** Input data follows **
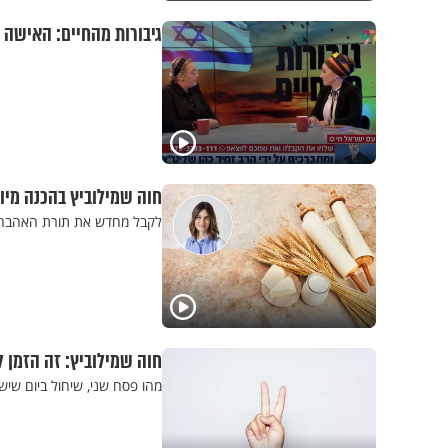
גיבורות מהחיים: האישה 
חוה שמילוביץ בהכנה מי
לקבל מחדש את תורת האהבה ו
חוה שמילוביץ: זה הזמן 
מהו פסח שני, שיחול ביום שיש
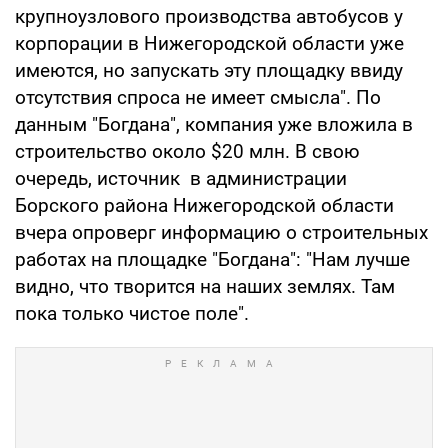
крупноузлового производства автобусов у
корпорации в Нижегородской области уже
имеются, но запускать эту площадку ввиду
отсутствия спроса не имеет смысла". По
данным "Богдана", компания уже вложила в
строительство около $20 млн. В свою
очередь, источник в администрации
Борского района Нижегородской области
вчера опроверг информацию о строительных
работах на площадке "Богдана": "Нам лучше
видно, что творится на наших землях. Там
пока только чистое поле".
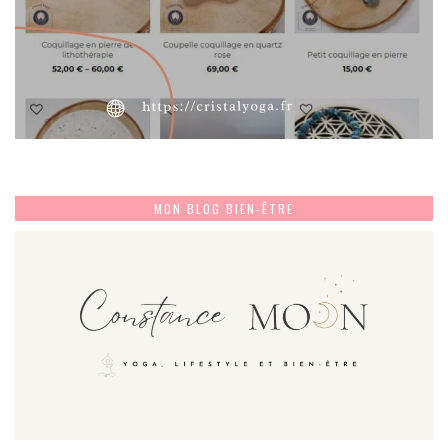
MON BLOG BIEN-ÊTRE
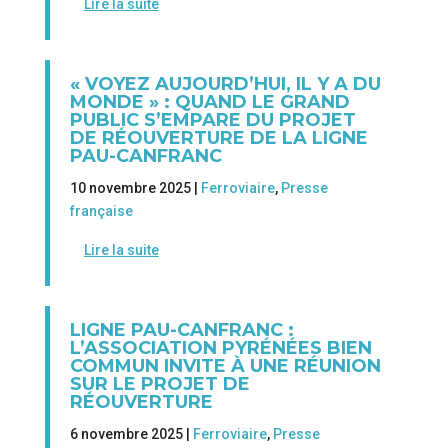
Lire la suite
« VOYEZ AUJOURD’HUI, IL Y A DU
MONDE » : QUAND LE GRAND
PUBLIC S’EMPARE DU PROJET
DE RÉOUVERTURE DE LA LIGNE
PAU-CANFRANC
10 novembre 2025 |
Ferroviaire
,
Presse
française
Lire la suite
LIGNE PAU-CANFRANC :
L’ASSOCIATION PYRÉNÉES BIEN
COMMUN INVITE À UNE RÉUNION
SUR LE PROJET DE
RÉOUVERTURE
6 novembre 2025 |
Ferroviaire
,
Presse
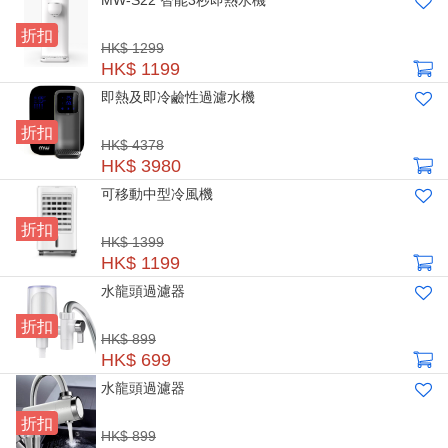
MW-S22 智能3秒即熱水機
折扣
HK$ 1299
HK$ 1199
即熱及即冷鹼性過濾水機
折扣
HK$ 4378
HK$ 3980
可移動中型冷風機
折扣
HK$ 1399
HK$ 1199
水龍頭過濾器
折扣
HK$ 899
HK$ 699
水龍頭過濾器
折扣
HK$ 899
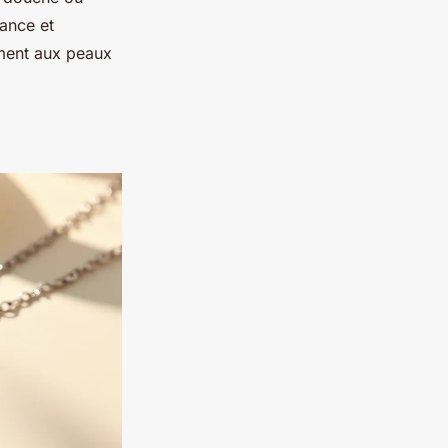
lance et
tement aux peaux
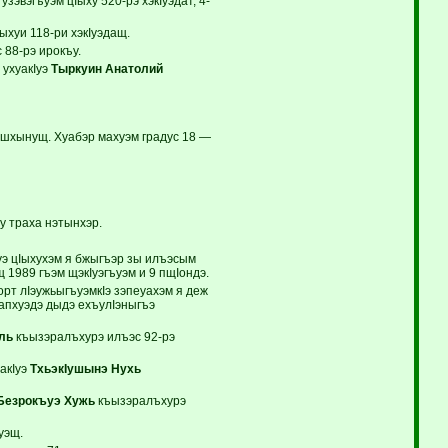
эвэгъуэм цIыху 520-рэ хэкIуэдат, 4-
хуи 118-ри хэкIуэдащ.
88-рэ ирокъу.
 ухуакIуэ
Тыркуин Анатолий
шхынущ. Хуабэр махуэм градус 18 —
у траха нэтынхэр.
уэ цIыхухэм я бжыгъэр зы илъэсым
1989 гъэм щэкIуэгъуэм и 9 пщIондэ.
рт лIэужьыгъуэмкIэ зэпеуахэм я деж
апхуэдэ дыдэ ехъулIэныгъэ
ль
къызэралъхурэ илъэс 92-рэ
акIуэ
ТхьэкIушынэ Нухь
Безрокъуэ Хужь
къызэралъхурэ
уэщ.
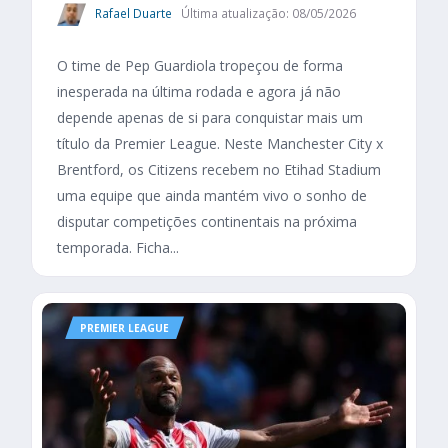
Rafael Duarte
Última atualização: 08/05/2026
O time de Pep Guardiola tropeçou de forma
inesperada na última rodada e agora já não
depende apenas de si para conquistar mais um
título da Premier League. Neste Manchester City x
Brentford, os Citizens recebem no Etihad Stadium
uma equipe que ainda mantém vivo o sonho de
disputar competições continentais na próxima
temporada. Ficha...
PREMIER LEAGUE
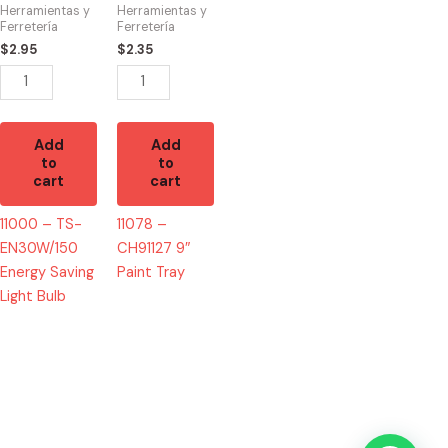
Energy
Paint
Herramientas y
Herramientas y
Saving
Tray
Ferretería
Ferretería
Light
quantity
$
2.95
$
2.35
Bulb
quantity
Add
Add
to
to
cart
cart
11000 – TS-
11078 –
EN30W/150
CH91127 9″
Energy Saving
Paint Tray
Light Bulb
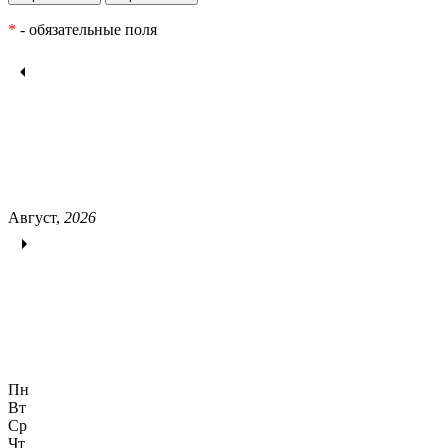
*
- обязательные поля
Август,
2026
Пн
Вт
Ср
Чт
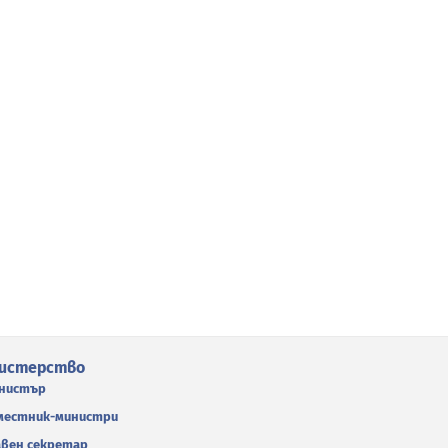
истерство
нистър
местник-министри
авен секретар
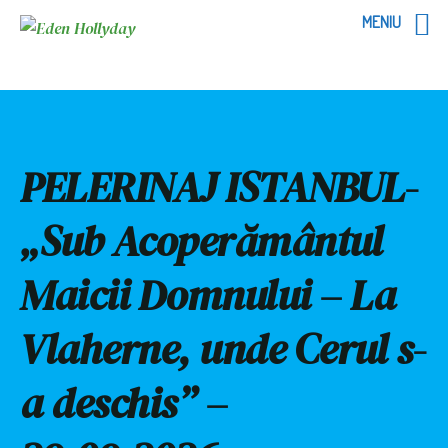
MENIU
PELERINAJ ISTANBUL-
„Sub Acoperământul
Maicii Domnului – La
Vlaherne, unde Cerul s-
a deschis” –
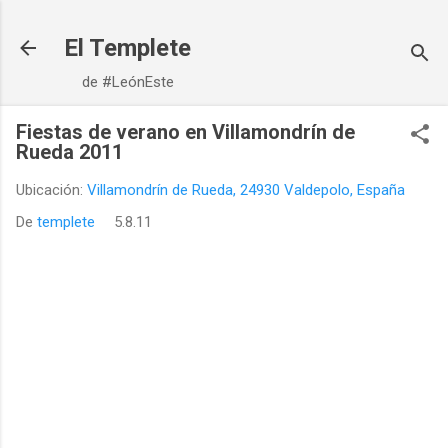
Ir al contenido principal
El Templete
de #LeónEste
Fiestas de verano en Villamondrín de
Rueda 2011
Ubicación:
Villamondrín de Rueda, 24930 Valdepolo, España
De
templete
5.8.11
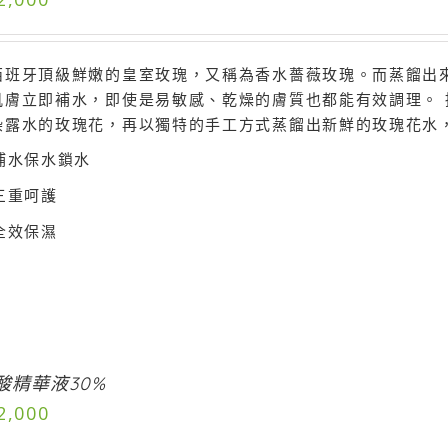
西班牙頂級鮮嫩的皇室玫瑰，又稱為香水薔薇玫瑰。而蒸餾出
肌膚立即補水，即使是易敏感、乾燥的膚質也都能有效調理。 
染露水的玫瑰花，再以獨特的手工方式蒸餾出新鮮的玫瑰花水
補水保水鎖水
三重呵護
全效保濕
酸精華液30%
2,000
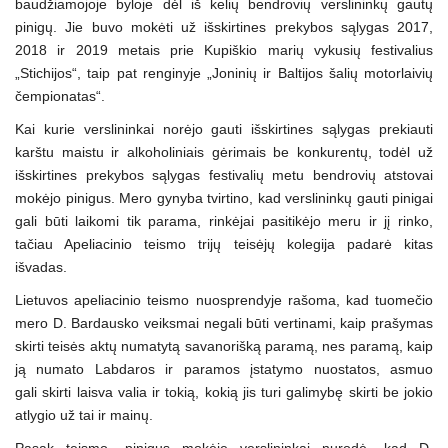
baudžiamojoje byloje dėl iš kelių bendrovių verslininkų gautų
pinigų. Jie buvo mokėti už išskirtines prekybos sąlygas 2017,
2018 ir 2019 metais prie Kupiškio marių vykusių festivalius
„Stichijos“, taip pat renginyje „Joninių ir Baltijos šalių motorlaivių
čempionatas“.
Kai kurie verslininkai norėjo gauti išskirtines sąlygas prekiauti
karštu maistu ir alkoholiniais gėrimais be konkurentų, todėl už
išskirtines prekybos sąlygas festivalių metu bendrovių atstovai
mokėjo pinigus. Mero gynyba tvirtino, kad verslininkų gauti pinigai
gali būti laikomi tik parama, rinkėjai pasitikėjo meru ir jį rinko,
tačiau Apeliacinio teismo trijų teisėjų kolegija padarė kitas
išvadas.
Lietuvos apeliacinio teismo nuosprendyje rašoma, kad tuomečio
mero D. Bardausko veiksmai negali būti vertinami, kaip prašymas
skirti teisės aktų numatytą savanorišką paramą, nes paramą, kaip
ją numato Labdaros ir paramos įstatymo nuostatos, asmuo
gali skirti laisva valia ir tokią, kokią jis turi galimybę skirti be jokio
atlygio už tai ir mainų.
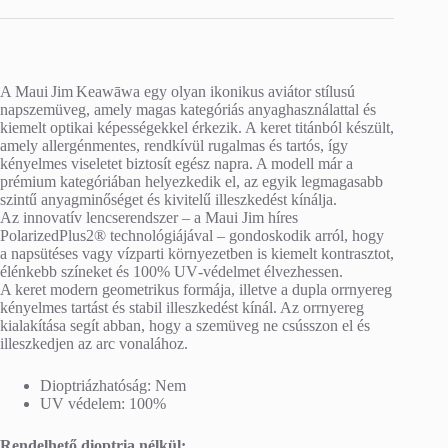
A Maui Jim Keawāwa egy olyan ikonikus aviátor stílusú
napszemüveg, amely magas kategóriás anyaghasználattal és
kiemelt optikai képességekkel érkezik. A keret titánból készült,
amely allergénmentes, rendkívül rugalmas és tartós, így
kényelmes viseletet biztosít egész napra. A modell már a
prémium kategóriában helyezkedik el, az egyik legmagasabb
szintű anyagminőséget és kivitelű illeszkedést kínálja.
Az innovatív lencserendszer – a Maui Jim híres
PolarizedPlus2® technológiájával – gondoskodik arról, hogy
a napsütéses vagy vízparti környezetben is kiemelt kontrasztot,
élénkebb színeket és 100% UV‑védelmet élvezhessen.
A keret modern geometrikus formája, illetve a dupla orrnyereg
kényelmes tartást és stabil illeszkedést kínál. Az orrnyereg
kialakítása segít abban, hogy a szemüveg ne csússzon el és
illeszkedjen az arc vonalához.
Dioptriázhatóság: Nem
UV védelem: 100%
Rendelhető dioptria nélkül:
** End of Input data **
→ **Exercise prompt**: Where in the entries does the word "išskirtines" occur? Copy out each line that has it.

→ **Exercise output**:
pinigų. Jie buvo mokėti už išskirtines prekybos sąlygas 2017,
Kai kurie verslininkai norėjo gauti išskirtines sąlygas prekiauti
išskirtines prekybos sąlygas festivalių metu bendrovių atstovai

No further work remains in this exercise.